If you're in an abusive situation, you might recognize this pattern:

  • Your abuser threatens violence.

  • Your abuser strikes.

  • Your abuser apologizes, promises to change and offers gifts.

  • The cycle repeats itself.

The longer you stay in an abusive relationship, the greater the physical and emotional toll. You might become depressed and anxious, or you might begin to doubt your ability to take care of yourself. You might feel helpless or paralyzed.

You may also wonder if the abuse is your fault — a common point of confusion among survivors of domestic abuse that may make it more difficult to seek help.

Don't take the blame

You may not be ready to seek help because you believe you're at least partially to blame for the abuse in the relationship. Reasons may include:

  • Your partner blames you for the violence in your relationship. Abusive partners rarely take responsibility for their actions.

  • Your partner only exhibits abusive behavior with you.
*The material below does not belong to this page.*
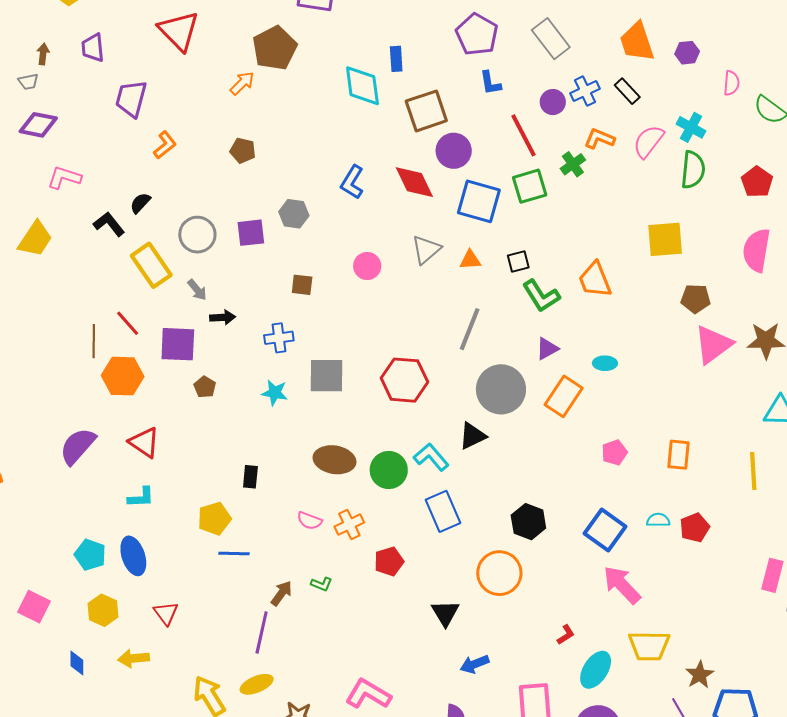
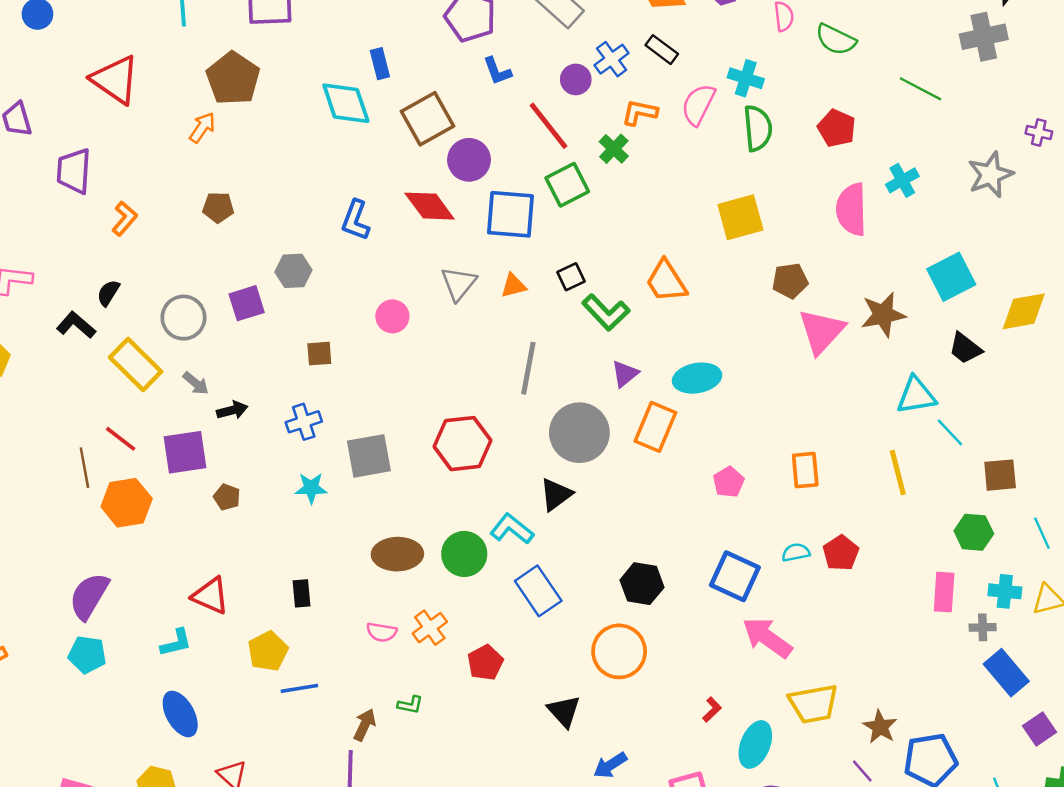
cyan ellipse: (605, 363) -> (697, 378), size x1.6
red triangle: (144, 442) -> (211, 596), moved
cyan pentagon: (90, 555) -> (87, 655), moved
Abusers are often concerned with outward appearances and may appear charming and stable to those outside of your relationship. This may cause you to believe that his or her actions can only be explained by something you've done.

  • Therapists and health care providers who see you alone or with your partner haven't detected a problem. If you haven't told your health care provider about the abuse, they may only take note of unhealthy patterns in your thinking or behavior. This can lead to a misdiagnosis. For example, survivors of intimate partner violence may develop symptoms that resemble chronic disorders such as irritable bowel syndrome or fibromyalgia. Exposure to intimate partner violence also increases your risk of mental health conditions such as depression, anxiety and post-traumatic stress disorder (PTSD).

  • You have acted out verbally or physically against your abuser, yelling, pushing or hitting your partner during conflicts. You may worry that you are abusive, but it's much more likely that you acted in self-defense or intense emotional distress. Your abuser may use such incidents to manipulate you, describing them as proof that you are the abusive partner.

If you're having trouble identifying what's happening, take a step back and look at larger patterns in your relationship. Then review the signs of domestic violence. In an abusive relationship, the person who routinely uses these behaviors is the abuser. The person on the receiving end is being abused.